Table 7: CPS Transactions Only
NAICS 325
Time of tranaction before IPO 1-90 Days 91-180 Days 181-270 Days 271-365 Days 1-2 Yrs.
Number of transactions 8 13 7 6 15
Average discount 32.17% 49.66% 56.66% 64.81% 70.88%
Average one-year discount 49.66%        
 
NAICS 334
Time of tranaction before IPO 1-90 Days 91-180 Days 181-270 Days 271-365 Days 1-2 Yrs.
Number of transactions 18 23 16 10 24
Average discount 30.46% 46.94% 58.79% 60.10% 69.07%
Average one-year discount 47.31%        

Another interesting fact that can be gleaned from the study is the nature of the "hot" market for IPOs in the first quarter. This can be seen at Table 8 which separates the transactions by calendar quarter. In the 3 months just prior to the IPO, the first quarter discount was 41%, whereas the next two quarters were in the low 20% range, and the final quarter was 16.36%. This shows how IPO prices were typically raised by underwriters in the first quarter, mostly maintained in the second and third quarters, and often lowered in the fourth quarter. On balance, this also points out the need to consider external market conditions. Clearly, the market conditions at a valuation date do impact IPO valuations, and thus should be considered for private companies, even in the context of discounts.

Table 8: Study Results - 1-90 day Transanctions by Quarter
Quarter Transactions Average Discount
1st 57 41.00%
2nd 14 20.43%
3rd 28 21.97%
4th 16 16.63%

I think it’s important to once again stress that each valuation case should be viewed differently, and there is no "one discount fits all" answer. Our study this year, and in prior years, clearly indicate that over many industries, and multiple time periods, investors have paid less for an investment the further away from the IPO liquidity event. Since this is intuitively what a logical investor would also do, I believe our study results are a useful guide in gauging the lack of liquidity for closely held stock.

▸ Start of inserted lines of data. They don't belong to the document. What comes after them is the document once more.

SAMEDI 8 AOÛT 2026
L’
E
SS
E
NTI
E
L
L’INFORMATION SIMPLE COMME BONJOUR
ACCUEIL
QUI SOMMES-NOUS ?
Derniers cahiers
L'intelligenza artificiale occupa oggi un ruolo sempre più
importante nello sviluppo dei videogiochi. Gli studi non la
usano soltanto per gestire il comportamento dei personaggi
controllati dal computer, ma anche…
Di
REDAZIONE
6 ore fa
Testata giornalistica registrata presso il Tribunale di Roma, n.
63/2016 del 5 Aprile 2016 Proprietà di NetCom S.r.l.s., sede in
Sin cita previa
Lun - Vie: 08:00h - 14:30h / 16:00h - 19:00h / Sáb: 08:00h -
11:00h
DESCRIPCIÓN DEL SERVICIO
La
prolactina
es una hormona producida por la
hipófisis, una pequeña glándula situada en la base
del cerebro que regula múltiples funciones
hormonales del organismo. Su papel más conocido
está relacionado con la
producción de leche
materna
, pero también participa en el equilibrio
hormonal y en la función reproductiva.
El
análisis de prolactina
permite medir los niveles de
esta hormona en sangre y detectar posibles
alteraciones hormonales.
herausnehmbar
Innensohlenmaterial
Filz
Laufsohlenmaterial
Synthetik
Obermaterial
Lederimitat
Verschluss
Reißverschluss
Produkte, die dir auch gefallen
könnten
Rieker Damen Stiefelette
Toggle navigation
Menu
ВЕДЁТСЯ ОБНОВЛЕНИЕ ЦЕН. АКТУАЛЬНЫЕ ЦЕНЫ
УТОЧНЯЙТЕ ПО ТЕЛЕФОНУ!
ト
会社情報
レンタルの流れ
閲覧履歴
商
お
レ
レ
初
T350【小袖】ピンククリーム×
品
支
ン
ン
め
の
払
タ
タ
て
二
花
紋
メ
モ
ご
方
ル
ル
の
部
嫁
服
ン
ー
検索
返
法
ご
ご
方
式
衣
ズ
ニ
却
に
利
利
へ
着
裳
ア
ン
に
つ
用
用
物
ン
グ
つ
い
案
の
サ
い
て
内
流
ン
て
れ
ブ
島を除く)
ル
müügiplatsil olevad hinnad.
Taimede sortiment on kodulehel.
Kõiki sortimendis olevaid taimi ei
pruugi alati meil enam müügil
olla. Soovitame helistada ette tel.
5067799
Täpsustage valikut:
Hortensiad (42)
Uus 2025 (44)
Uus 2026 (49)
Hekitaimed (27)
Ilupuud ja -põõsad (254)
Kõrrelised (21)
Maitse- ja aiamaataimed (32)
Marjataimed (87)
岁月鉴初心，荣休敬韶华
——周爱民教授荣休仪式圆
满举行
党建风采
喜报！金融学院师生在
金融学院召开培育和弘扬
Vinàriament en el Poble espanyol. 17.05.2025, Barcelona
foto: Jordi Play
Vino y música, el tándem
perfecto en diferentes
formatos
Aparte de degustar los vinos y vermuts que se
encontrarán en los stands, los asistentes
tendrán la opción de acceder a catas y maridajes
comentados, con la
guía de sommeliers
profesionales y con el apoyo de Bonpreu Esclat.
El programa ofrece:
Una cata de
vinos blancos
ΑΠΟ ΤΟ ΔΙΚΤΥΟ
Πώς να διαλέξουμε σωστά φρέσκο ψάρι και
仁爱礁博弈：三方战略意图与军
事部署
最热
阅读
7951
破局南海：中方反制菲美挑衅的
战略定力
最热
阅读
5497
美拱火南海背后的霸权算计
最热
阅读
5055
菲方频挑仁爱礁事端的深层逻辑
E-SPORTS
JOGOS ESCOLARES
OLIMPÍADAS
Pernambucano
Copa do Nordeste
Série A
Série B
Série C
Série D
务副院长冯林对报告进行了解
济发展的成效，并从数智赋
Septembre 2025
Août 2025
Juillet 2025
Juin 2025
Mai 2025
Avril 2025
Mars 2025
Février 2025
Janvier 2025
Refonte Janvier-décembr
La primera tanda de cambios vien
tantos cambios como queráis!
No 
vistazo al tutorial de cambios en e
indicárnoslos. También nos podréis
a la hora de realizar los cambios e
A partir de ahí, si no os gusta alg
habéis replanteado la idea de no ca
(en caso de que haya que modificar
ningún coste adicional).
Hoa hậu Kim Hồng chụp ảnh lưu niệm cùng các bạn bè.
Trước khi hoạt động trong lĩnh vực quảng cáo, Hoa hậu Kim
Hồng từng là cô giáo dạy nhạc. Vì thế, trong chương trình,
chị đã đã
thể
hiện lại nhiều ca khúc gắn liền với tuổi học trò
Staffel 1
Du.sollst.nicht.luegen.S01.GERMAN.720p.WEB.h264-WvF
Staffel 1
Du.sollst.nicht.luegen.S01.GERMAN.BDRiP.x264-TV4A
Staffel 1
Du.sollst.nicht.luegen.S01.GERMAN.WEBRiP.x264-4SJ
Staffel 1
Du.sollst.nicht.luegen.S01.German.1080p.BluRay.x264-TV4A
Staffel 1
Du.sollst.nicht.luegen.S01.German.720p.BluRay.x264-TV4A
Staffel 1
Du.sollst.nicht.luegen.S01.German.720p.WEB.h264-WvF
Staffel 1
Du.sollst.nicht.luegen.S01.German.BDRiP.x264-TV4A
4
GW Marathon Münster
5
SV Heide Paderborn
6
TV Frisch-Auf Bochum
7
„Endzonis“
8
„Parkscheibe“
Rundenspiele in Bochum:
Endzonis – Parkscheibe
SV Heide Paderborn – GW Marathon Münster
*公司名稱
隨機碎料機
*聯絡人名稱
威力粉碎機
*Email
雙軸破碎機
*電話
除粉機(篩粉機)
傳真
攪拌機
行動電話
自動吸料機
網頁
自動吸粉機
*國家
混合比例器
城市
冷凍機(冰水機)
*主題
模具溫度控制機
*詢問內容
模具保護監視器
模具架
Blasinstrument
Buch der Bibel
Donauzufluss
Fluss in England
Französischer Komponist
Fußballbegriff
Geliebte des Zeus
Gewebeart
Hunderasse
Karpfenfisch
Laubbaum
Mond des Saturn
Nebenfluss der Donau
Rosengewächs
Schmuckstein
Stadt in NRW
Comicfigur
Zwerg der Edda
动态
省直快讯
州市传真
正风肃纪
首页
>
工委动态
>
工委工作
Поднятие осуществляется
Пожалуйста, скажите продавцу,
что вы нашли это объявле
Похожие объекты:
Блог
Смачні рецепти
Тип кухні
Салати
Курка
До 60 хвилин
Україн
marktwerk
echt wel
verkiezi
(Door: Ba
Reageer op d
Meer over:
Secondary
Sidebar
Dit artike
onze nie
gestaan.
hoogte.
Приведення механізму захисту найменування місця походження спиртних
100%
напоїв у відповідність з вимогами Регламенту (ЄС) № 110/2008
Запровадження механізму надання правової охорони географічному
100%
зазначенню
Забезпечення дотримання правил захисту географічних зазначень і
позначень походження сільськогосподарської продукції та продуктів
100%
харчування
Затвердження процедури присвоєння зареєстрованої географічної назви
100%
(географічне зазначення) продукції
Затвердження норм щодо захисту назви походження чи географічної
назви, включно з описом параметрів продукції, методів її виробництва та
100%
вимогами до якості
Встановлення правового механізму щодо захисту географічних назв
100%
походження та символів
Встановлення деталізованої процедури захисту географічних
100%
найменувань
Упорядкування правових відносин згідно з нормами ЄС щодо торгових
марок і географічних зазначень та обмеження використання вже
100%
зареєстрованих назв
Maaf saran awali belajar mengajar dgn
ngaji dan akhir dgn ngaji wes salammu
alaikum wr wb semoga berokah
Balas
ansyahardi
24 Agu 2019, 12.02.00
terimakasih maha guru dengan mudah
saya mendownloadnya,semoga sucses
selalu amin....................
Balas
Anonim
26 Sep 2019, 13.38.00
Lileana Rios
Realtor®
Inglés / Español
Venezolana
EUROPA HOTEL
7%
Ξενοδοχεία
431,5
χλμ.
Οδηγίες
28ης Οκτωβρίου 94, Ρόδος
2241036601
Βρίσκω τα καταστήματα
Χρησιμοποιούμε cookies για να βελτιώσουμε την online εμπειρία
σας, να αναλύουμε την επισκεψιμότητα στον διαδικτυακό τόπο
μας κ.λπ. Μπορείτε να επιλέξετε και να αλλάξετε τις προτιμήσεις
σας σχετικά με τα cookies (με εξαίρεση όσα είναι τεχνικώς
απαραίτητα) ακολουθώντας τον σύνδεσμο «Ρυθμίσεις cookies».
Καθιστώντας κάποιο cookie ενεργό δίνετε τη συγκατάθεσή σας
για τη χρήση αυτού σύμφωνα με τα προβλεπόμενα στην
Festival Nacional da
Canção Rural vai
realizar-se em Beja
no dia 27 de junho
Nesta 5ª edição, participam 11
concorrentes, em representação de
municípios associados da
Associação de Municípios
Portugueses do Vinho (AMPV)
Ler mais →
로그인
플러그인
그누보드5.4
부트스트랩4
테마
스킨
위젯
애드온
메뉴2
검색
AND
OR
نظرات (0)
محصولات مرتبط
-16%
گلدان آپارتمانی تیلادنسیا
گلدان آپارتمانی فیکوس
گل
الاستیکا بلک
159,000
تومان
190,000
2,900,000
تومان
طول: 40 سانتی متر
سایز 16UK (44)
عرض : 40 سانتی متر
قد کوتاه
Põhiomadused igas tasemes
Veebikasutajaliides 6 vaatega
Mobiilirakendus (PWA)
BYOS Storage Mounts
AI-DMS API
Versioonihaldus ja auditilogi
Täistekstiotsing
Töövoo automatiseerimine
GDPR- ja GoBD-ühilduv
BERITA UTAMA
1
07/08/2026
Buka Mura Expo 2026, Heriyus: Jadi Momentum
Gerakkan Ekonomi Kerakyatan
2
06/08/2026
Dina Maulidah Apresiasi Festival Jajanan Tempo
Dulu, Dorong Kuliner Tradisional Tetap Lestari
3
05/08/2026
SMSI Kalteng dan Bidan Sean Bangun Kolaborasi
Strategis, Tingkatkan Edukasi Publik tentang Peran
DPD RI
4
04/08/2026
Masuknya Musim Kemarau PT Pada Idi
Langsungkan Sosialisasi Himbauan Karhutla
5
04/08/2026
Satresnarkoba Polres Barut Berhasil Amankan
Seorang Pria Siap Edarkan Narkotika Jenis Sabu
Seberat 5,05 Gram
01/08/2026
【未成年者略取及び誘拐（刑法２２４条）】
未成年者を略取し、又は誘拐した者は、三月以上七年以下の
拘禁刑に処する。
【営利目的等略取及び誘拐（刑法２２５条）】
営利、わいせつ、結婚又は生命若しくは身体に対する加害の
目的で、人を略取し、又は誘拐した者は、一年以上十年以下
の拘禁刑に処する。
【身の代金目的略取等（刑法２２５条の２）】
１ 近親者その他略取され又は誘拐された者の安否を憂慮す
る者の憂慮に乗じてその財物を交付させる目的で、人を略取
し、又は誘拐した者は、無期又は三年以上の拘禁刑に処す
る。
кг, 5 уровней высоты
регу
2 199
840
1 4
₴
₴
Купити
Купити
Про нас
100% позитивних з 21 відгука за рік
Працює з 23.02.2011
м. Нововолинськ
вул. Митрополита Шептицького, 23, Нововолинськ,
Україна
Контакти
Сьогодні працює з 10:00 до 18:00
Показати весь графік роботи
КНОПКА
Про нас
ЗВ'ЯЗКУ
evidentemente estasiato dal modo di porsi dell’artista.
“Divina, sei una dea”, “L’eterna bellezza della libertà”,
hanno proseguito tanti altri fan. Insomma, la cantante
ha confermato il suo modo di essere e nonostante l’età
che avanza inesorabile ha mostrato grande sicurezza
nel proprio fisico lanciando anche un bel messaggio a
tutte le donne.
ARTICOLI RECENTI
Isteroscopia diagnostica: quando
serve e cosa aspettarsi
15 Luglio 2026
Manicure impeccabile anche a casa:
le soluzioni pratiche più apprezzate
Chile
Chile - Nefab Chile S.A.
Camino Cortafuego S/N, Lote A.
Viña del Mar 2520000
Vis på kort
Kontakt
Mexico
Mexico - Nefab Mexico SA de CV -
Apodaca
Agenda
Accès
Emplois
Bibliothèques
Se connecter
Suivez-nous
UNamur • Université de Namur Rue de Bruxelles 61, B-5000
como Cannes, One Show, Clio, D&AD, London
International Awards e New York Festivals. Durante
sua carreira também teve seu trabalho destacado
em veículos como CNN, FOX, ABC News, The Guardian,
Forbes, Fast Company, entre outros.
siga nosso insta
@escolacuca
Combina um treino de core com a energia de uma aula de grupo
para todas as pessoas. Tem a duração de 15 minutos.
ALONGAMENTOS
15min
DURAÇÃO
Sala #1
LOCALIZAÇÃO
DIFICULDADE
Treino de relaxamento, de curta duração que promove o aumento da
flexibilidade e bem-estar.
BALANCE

1. 1999 Marketability Discounts as Reflected in Initial Public Offerings, Brian K. Pearson, CPA Expert, Spring 2000.
2. Firms Lower Prices, Withdraw Offerings As IPO Market Slows, Raymond Hennessey, Wall Street Journal, Thursday November 16, 2000, pg. C20.
3. New Year Won't Ring in Bells in IPO Market, Raymond Hennessey, Wall Street Journal, Tuesday January 2, 2001, pg. C15.
4. IPO Window Shuts As Crop of Newly Public Firms Withers, Jed Graham, Investors Business Daily, Friday December 22, 2000, pg. A6.
5. With fewer filers, lower prices, IPO market "pretty ugly out there", Matt Krantz, USA Today, Monday November 13, 2000, pg. 16B.
6. Public Skeptical - A company's IPO withdrawal could either be fatal, or a windfall, Jon Birger, Red Herring, August 2000, pp. 354-356.
7. Ibid.
8. IPO View - New stock offerings wait out rollercoaster, Denise Duclaux, Reuters Limited, via America Online.